437. Path Sum III
找到一颗树中所有和为sum的路径
root = [10,5,-3,3,2,null,11,3,-2,null,1], sum = 8
10
/ \
5 -3
/ \ \
3 2 11
/ \ \
3 -2 1
Return 3. The paths that sum to 8 are:
1. 5 -> 3
2. 5 -> 2 -> 1
3. -3 -> 11
主要逻辑:
每个点都调用一个函数findPath,来寻找以当前节点为root的路径中和为sum的路径数量
int res = 0;
if (root.val == num) res++;
res += findPath(root.left, num - root.val) + findPath(root.right, num - root.val);
return res;
为了满足这个逻辑,需要base conditionif(root == null) return 0;判空,所以整个函数写成这样:
public int findPath(TreeNode root, int num) {
if (root == null) return 0;
int res = 0;
if (root.val == num) {
res++;
}
res += findPath(root.left, num - root.val) + findPath(root.right, num - root.val);
return res;
}
pathSum主函数用来找到root,以及root.left和root.right的中满足条件路径的数量。

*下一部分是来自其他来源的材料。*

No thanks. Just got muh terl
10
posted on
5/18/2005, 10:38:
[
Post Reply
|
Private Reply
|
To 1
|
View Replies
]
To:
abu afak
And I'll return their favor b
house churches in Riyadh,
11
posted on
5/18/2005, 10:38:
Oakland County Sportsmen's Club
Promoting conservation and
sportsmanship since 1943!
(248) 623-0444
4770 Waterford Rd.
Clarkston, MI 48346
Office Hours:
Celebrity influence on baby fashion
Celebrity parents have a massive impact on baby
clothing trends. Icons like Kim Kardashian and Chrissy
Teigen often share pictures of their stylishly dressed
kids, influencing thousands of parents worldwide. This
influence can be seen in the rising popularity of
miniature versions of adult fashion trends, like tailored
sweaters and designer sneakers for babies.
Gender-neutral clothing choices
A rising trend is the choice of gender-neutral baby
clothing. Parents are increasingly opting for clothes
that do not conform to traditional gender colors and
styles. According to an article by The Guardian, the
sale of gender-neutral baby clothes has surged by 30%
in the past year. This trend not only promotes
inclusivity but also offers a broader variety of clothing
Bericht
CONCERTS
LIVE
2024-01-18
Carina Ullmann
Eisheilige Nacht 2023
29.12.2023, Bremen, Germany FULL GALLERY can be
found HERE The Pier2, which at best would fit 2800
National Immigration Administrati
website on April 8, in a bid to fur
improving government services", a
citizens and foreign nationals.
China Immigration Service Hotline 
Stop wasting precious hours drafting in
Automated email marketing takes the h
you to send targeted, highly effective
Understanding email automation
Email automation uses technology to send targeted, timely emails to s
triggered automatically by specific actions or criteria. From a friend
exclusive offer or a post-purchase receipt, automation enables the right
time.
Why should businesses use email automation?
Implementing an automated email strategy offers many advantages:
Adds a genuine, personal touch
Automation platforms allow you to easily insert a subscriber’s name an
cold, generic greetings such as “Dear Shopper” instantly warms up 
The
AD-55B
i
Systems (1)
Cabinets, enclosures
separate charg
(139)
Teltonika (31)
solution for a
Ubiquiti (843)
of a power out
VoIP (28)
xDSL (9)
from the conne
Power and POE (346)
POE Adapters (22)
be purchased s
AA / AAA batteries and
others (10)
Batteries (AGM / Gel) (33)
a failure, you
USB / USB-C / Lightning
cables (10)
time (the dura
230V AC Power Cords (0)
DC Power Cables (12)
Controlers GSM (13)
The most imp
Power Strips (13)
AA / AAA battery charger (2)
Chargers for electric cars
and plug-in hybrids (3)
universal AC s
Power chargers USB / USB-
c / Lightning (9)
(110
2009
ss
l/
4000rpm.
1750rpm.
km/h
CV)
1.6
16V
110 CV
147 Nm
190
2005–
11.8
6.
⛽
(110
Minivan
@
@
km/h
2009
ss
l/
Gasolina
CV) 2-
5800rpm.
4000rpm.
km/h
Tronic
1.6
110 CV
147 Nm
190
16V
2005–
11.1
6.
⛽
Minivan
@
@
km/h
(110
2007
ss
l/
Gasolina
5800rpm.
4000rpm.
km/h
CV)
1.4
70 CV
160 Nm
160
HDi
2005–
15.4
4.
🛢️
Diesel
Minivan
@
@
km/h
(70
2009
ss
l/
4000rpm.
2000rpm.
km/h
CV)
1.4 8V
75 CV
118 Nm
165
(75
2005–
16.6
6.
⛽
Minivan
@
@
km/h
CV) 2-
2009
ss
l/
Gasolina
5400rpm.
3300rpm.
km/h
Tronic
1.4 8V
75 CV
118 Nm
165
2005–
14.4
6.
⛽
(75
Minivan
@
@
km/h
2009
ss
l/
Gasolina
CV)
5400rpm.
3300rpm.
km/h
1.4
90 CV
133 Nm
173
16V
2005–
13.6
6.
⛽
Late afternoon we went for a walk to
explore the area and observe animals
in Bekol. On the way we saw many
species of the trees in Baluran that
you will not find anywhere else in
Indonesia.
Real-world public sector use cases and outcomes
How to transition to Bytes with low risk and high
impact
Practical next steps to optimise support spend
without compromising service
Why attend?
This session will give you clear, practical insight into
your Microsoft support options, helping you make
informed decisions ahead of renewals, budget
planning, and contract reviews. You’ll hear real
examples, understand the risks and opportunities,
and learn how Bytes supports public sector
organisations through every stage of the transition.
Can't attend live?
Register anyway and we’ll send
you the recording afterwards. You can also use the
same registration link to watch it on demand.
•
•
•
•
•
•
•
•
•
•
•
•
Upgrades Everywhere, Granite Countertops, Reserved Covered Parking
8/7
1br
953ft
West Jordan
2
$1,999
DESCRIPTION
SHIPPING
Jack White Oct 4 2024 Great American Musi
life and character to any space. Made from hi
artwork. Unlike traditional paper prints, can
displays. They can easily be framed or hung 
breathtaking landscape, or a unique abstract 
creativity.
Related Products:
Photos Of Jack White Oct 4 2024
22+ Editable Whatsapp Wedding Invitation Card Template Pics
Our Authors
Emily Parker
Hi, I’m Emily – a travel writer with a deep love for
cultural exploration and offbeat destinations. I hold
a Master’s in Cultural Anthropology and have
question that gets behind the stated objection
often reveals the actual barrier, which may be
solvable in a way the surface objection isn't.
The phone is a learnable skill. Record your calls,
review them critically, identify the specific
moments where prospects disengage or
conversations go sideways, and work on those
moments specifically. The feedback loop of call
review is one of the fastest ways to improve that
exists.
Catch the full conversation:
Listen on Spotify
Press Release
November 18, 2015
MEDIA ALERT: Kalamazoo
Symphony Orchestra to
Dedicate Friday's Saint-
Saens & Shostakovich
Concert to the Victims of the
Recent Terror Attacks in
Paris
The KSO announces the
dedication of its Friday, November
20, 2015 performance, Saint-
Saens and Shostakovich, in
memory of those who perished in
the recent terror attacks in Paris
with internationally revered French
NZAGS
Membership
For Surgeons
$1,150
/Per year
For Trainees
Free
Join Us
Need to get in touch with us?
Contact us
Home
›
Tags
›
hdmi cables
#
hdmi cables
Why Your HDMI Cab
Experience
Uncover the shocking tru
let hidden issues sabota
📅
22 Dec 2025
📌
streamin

public int pathSum(TreeNode root, int sum) {
if (root == null) return 0;
int res = findPath(root, sum);
res += pathSum(root.left, sum) + pathSum(root.right, sum);
return res;
}
完整代码:
public int pathSum(TreeNode root, int sum) {
if (root == null) return 0;
int res = findPath(root, sum);
res += pathSum(root.left, sum) + pathSum(root.right, sum);
return res;
}
public int findPath(TreeNode root, int num) {
if (root == null) return 0;
int res = 0;
if (root.val == num) {
res++;
}
res += findPath(root.left, num - root.val) + findPath(root.right, num - root.val);
return res;
}